Re: Dissecting the Aquatic Ape: Bipedalism

Leonard Timmons (ltimmons@mindspring.com)
Thu, 08 Aug 1996 10:10:31 -0400

HARRY R. ERWIN wrote:
>
> Leonard Timmons (ltimmons@mindspring.com) wrote:
> : I have noted that among most species, when males fight they try to determine
> : one another's ability to inflict damage without actually doing so. I have
> : heard of the survival advantages to this strategy and thus the reason for
> : its evolution. However, when I look at us and our ancestors, I see animals
> : that are just about completely unarmed. We cannot really inflict damage on
> : one another of the same magnitude as one horned animal goring another. I
> : don't know why we lost our incisors, but the prevalance of alliances among our
> : ancestors may have eliminated even these (I guess).
>
> This game is chaotic, by the way, if the strategies are learned. It
> converges rapidly to an ESS if learning is not important.
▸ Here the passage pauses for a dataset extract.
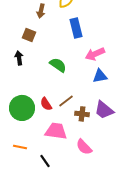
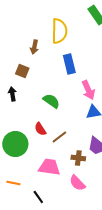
pink arrow: (95, 54) -> (88, 90), turned -90
red semicircle: (46, 104) -> (40, 129), moved
brown cross: (82, 114) -> (78, 158), moved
Since you mention the chaotic nature of this game, I assume that there
are
computer simulations of these strategies that show this chaotic
behavior.
Is this correct?

>
> : One of the things that I noted in Ms. Goodall's book _In the Shadow of Man_,
,
^^^^^^^^^^^^^^^^^^^^^^
This attribution may be wrong. I think the this was in her larger more
extensive book. It has been so long since I read it and I can't find it
now.

> : is the difficulty that a group of chimps had in killing another individual
> : even when he was alone and outnumbered. The attacks were brutal, inefficient,
> : and prolonged. I remember thinking to myself, that I didn't remember reading
> : anywhere about the evolutionary consequences of two animals who fight, but
> : one is always killed and the other always unharmed (or only trivally so).
> : It seemed to me that the evolutionary consequences of such a situation would
> : be significant. In fact, I thought that such a situation must be somehow
> : unstable -- and that is why I had never heard it discussed.
>
> See above.
>
> : To me, in order for this situation to exist, the two animals would have to
> : be nearly completely unable to harm one another. This seemed possible for
> : our ancestors in light of the accounts of the attacks above. However, at
> : some point our ancestors would have discovered how to quickly and efficiently
> : kill a rival and almost always remain unharmed. In my mind this would
> : cause a rapid spurt of evolution until the situation was corrected.
>
> Fitness is defined in relative terms. If the interpersonal behavior
> within a specific group became deadly, the group would disappear.

I can't imagine that this practice would have a disastrous impact on the
group. After killing a few rivals, the strangulation male would be the
alpha male. He would then need only to kill his rivals as they
appeared.
He would almost never have to harm a relative and a relative would never
have to harm him. But in any event, at first, this technique would be
very
difficult for a protohumanoid to perform. The success rate would be
low.
But the rewards of success would be quite high. If a strangulation
attempt
failed, no one is worse for the wear. The enemies are still enemies.

In the ESS studies that you did, did you consider the slow adoption of a
strategy, or did your models begin with strategies that are executed
perfectly by the participants? Since chaotic behavior often results
from
systems that are overdriven, a new strategy which is suddenly executed
perfectly by the participants might lead to a chaotic solution, but at
some low level of proficiency, the solutions might be marginally stable.

> : So I asked myself, "In what way could one protohumanoid learn to kill another
> : protohumanoid and be spared in the vast majority of cases?" My answer was
> : that this could be done by strangulation. This is a learned behavior and
> : can probably be taught to chimps today.

Does anyone want to comment on the ethics of teaching an isolated group
of
chimps this method of dealing with their rivals. One of the reasons
that I
like this theory is that unlike many others, it is testable.